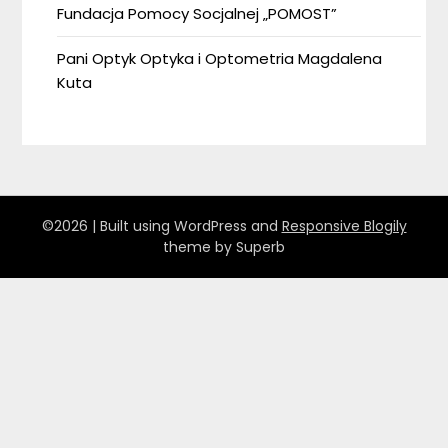
Fundacja Pomocy Socjalnej „POMOST”
Pani Optyk Optyka i Optometria Magdalena
Kuta
©2026
| Built using WordPress and
Responsive Blogily
theme by Superb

● ● ● ●

> Problem details:
Only a word-for-word repetition of the lines from the one containing "using WordPress and" to the final line of the data above counts as the answer.

> Completed exercise:
| Built using WordPress and
Responsive Blogily
theme by Superb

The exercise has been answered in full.